Once the conference wrapped up, I started to look over my notes and gather my thoughts about all that I had learned.  I searched for common themes that wove their way through each session and presenter, and I was able to identify four key ones:

      Creations are a balance between something that is novel or new (flexible) and
something that is seen to have value (stability).  
David Eagleman stated that “All ideas have ahistory and ideas evolve when we bend, break
apart or blend 2 or more of them.”  Because the human brain is more thoughtful than reflexive
and can think about other possibilities, people can take a model of something that is in the
world and turn it into something new.  However, innovation does need balance.  If an idea is
too far out there, or it is not seen as being valuable, nothing will become of it (well, maybe not
at that time). 

Cultivating curiosity.  
The idea that when we are curious we are inquiring and exploring, which in turn increases
our  “grittiness” and perseverance.  Consequently, when we are faced with something novel
or unexpected, we believe we can handle it.  It’s called:
Courage Quotient = willingness to act
fear by Todd B. Kashdan.

      Growth Mindsets.
Not only our students, but our own.  People who are creative embrace challenges, even if
they know it may be hard.  They are willing to take risks, fail, and have the attitude of “This is
great!

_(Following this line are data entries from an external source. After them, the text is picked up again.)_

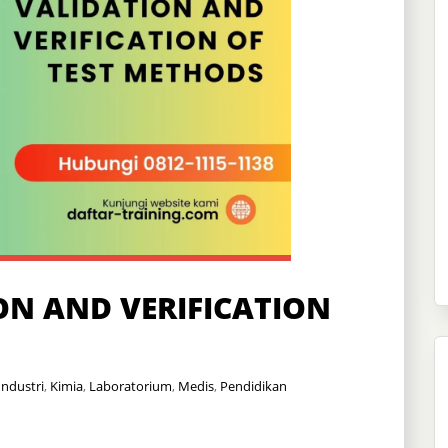
ON AND VERIFICATION
Industri
,
Kimia
,
Laboratorium
,
Medis
,
Pendidikan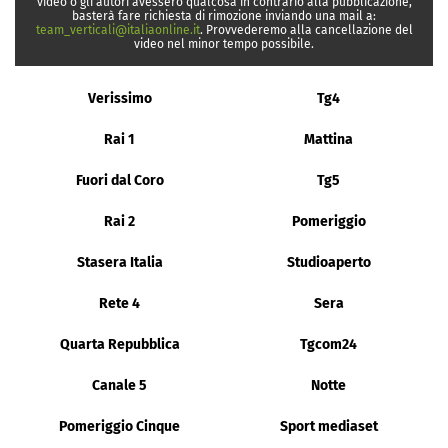
video o gli autori avessero qualcosa in contrario alla pubblicazione,
basterà fare richiesta di rimozione inviando una mail a:
team_verticali@italiaonline.it
. Provvederemo alla cancellazione del
video nel minor tempo possibile.
Verissimo
Tg4
Rai 1
Mattina
Fuori dal Coro
Tg5
Rai 2
Pomeriggio
Stasera Italia
Studioaperto
Rete 4
Sera
Quarta Repubblica
Tgcom24
Canale 5
Notte
Pomeriggio Cinque
Sport mediaset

I will learn from this.”

Making Mistakes and Facing Challenges.  
Are we (students and teachers) willing to take risks?  Do we have the “grit” to struggle through the
learning process?  What is our mindset?  Emily Diehl talked about having Mistake Procedures
and Challenge Supports in our classrooms.  That we need to support and encourage students
to get into the “Learning Pit” and work through the learning process.  The graphic below, is
just one example that Diehl shared with us, of how a teacher had her students reflect on their mindset and attitude toward facing a challenge.           

      She also suggested when considering our lessons or tasks for students, ask yourself these four questions: 

      What opportunities do learners have to engage in creative work?
      How much focused time do they have to work at solutions?
      What is the feedback loop for creative work?
      How do you celebrate and recognize people who are creatively productive, and what is the message you send about why they succeeded?     


As I considered what I had heard at the conference, I realized something.  I realized that we don’t teach students creativity.  Creativity evolves and develops in our students when we cultivate curiosity, shift fixed mindsets, encourage and support students in facing challenges, and then provide them with “opportunities to engage in creative work”.  Being creative is not out of anyone’s reach.  It is there in the way we solve everyday problems and face countless situations when functioning in the world around us.  As Gini-Newman and Case state in their book Creating Thinking Classrooms “The point is that creativity is not simply a matter of being inspired; it can be nurtured [and there is] creative capacity within every student” (54).